I was born and raised in the small-but-mighty Jewish
community of Tallahassee, FL.
As one of only four Jewish students in my high school
graduating class of 450, I frequently felt that anything that made me unique or
different was somehow related to being Jewish. My success in school, my loving
family—and equally, my awkwardness, and my difficulty making friends—felt as if
they stemmed from being part of a people who is at once chosen for greatness,
and at the same time destined to live on the margins. To be Jewish was to be other,
an outsider—different.
But in my family’s circle of Jewish friends, I always felt
at home. I have a vivid memory of being five or six years old and celebrating Simchat Torah at our synagogue. I was
marching around the sanctuary, waving an Israeli flag with glee. I had never
felt so happy or carefree. I remember feeling then: “The rest of the world has
red and green as Christmas colors. But I have blue and white—Jewish colors, my
colors.”
And so, I grew up inside of that contradiction: feeling more
ger (“outsider”) than toshav (“at home”)—an
outsider in my own hometown.
Over time, I sought environments in which I could live more
fully as a Jew. I longed, in the words of Samson Raphael Hirsch, to have
Judaism be “not a mere part, but the sum total of our task in life—to live as a
Jew in the synagogue and the kitchen, in the field and the warehouse.” In
search of that fuller realization of my Jewish identity, I spent my summers at
Jewish overnight camp, studied Jewish history and literature in Prague, worked
to engage college students in Jewish life through Hillel, and eventually found
my way to rabbinical school.
I came to rabbinical school with high expectations. I had
imagined that if I immersed myself in our tradition—if “I went through the
Torah and let the Torah go through me”—then
I would become permanently self-actualized. I would never again feel ger, only toshav.
Five years later, I’ve come to realize that my expectations
did not correspond to reality. Perhaps the most important—and most
painful—thing I’ve learned is that there’s no such thing as permanent
self-actualization. I came to rabbinical school in order to become something. I’m leaving more
comfortable with exactly who I am: simultaneously ger and toshav—never finished,
always in process, as we all are. To be human is to live within contradiction.
To be Jewish is to wrestle with that contradiction.

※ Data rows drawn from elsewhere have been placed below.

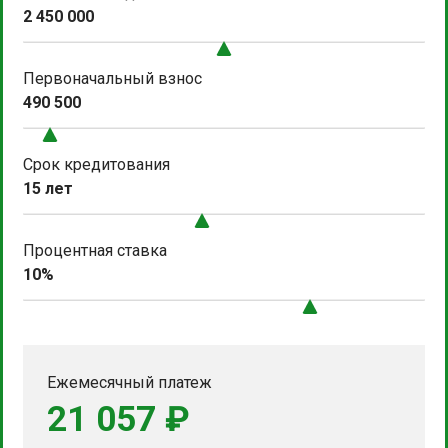
2 450 000
Первоначальный взнос
490 500
Срок кредитования
15 лет
Процентная ставка
10%
Ежемесячный платеж
21 057 ₽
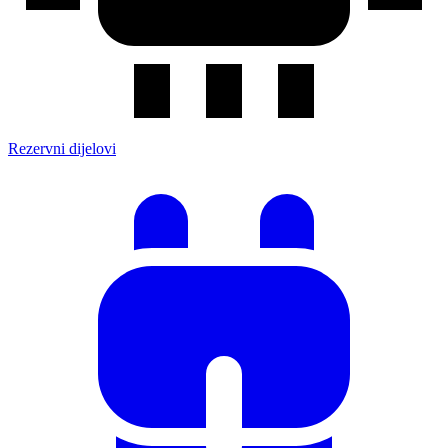
Rezervni dijelovi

These are the contradictions with which I wrestle nearly
every day: Humans both love and lose. God is both knowable and unknowable. Bad
things do happen to good people. “Jewish” is both a religion and a people. The
State of Israel is both Jewish and democratic. The Diaspora is both flourishing
and unstable. Judaism is obligated to both the past and the future. Jewish life
requires both learning and doing.
Wrestling with contradiction is often painful. Sometimes, it
is beautiful. One of those beautiful days happened this past Simchat Torah, twenty-something years
since that Simchat Torah of my
childhood. I stood next to Lee, a third-grader whose family I have grown close with
at my student pulpit, as we unrolled the Torah around the circumference of the
synagogue. He asked me why the paper was so yellow. I told him that a Torah
scroll is written on ram skin.
I wanted to tell him more: that the shofar is also made from
a ram; that, according to the story, the Jewish people are descended from
shepherds; that shepherding is the art of purposeful wandering, of living as
both ger and toshav.
God willing, Lee and I will have that conversation another
time. Because this time, the doing was the learning. The shameses were handing out little blue and white paper flags. For
now, it was time to march, and sing, and dance.